The World Equities Index fell in December: -4.7% in local currencies and -7.3% in euro.
US equities underperformed. The S&P 500 fell by 5.8% and the Nasdaq 100 plunged by 9%. Expressed in euro, these losses were even steeper (resp. -9.3% and -12.4%). The worst sector within the S&P 500 was Consumer Discretionary (-11%), as it was dragged down by its main components Amazon.com (-13%) and Tesla (-37%). IT and Communication Services fell by about 8%. The best relative performers were utilities, energy, healthcare and consumer staples.
The Stoxx Europe 600 fell by 3.4%. Here as well, the IT sector underperformed, but its weight (about 7%) is much lower than in the US. The best performing industries were banks, insurance, real estate, healthcare and retail.
Growth stocks were therefore particularly weak in December.
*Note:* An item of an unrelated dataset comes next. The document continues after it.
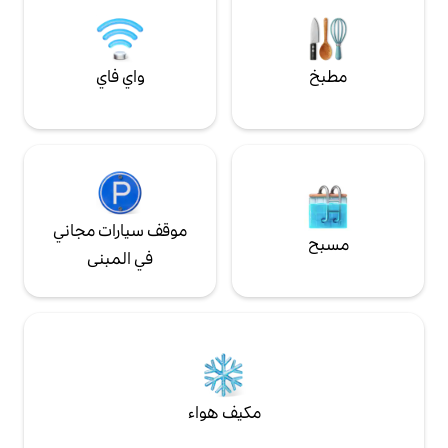
واي فاي
موقف سيارات مجاني
في المبنى
مكيف هواء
The World Equity Value Net EUR (-5.9%) outperformed the World Equities Growth Net EUR (-9.4%).
The Emerging Markets Index was down 2% in local currencies and 4.9% in euro. Chinese equities bucked the trend and posted a positive performance (China Equities Net Local: +4.8%) while the benchmarks for Taiwan, Korea and India lost about 5%.
The Federal Reserve (Fed) raised its Fed Funds Rate by 50bps to 4.25% - 4.50%. This decision was expected, after 4 consecutive hikes of 75 bps. However, the Fed made it clear that it is strongly committed to cutting inflation back to 2 percent. This makes the market-friendly scenario of the Fed loosening its monetary policy by mid-2023 less likely. The next day, the
European Central Bank raised its deposit rate by 50 bps to 2% and conveyed a similar message. The
Swiss National Bank raised its target rate by 50 bps to 1%.
December was no better for bonds. The Bloomberg Euro Aggregate Government Index fell by 4.4%, which was its second worst monthly performance since the index was launched in 1998. The Bloomberg Euro Aggregate Corporate Index was down 1.5%. The 10-year Bund yield surged from 1.93% to 2.57%. The average yield to maturity on Euro-denominated investment grade corporate bonds reached 4.25%. USD-denominated bonds and high yield bonds posted smaller losses.
The euro gained 2.9% against the dollar and 2.5% vs. the British pound and the Norwegian kroner. The Japanese yen was even stronger than the euro.
Gold was up 3.1% in USD (stable in EUR)
Crude oil remained stable around 80 USD/bbl. The price of European natural gas (Netherlands TTF Natural Gas Forward Month 1) plunged by 47% (74 EUR/Mwh) and fell back to the level of the beginning of the year.